### Action item
Could you write out the line containing "Ajouter au panier" and all the lines below it in the data, exactly, through the final one and nothing else?

[[ The input, beginning ]]

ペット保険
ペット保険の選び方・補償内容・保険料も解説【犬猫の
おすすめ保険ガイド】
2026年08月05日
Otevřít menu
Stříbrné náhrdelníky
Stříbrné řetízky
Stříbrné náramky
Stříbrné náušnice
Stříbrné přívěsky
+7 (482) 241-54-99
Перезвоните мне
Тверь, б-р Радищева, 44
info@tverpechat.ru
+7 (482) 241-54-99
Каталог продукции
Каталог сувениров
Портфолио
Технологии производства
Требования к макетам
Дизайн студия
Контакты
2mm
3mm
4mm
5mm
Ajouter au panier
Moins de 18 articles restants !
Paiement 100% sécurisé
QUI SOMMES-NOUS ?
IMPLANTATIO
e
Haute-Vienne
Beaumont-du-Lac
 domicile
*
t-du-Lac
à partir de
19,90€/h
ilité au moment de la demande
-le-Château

[[ The input, end ]]

### Solution to this task
Ajouter au panier
Moins de 18 articles restants !
Paiement 100% sécurisé
QUI SOMMES-NOUS ?
IMPLANTATIO
e
Haute-Vienne
Beaumont-du-Lac
 domicile
*
t-du-Lac
à partir de
19,90€/h
ilité au moment de la demande
-le-Château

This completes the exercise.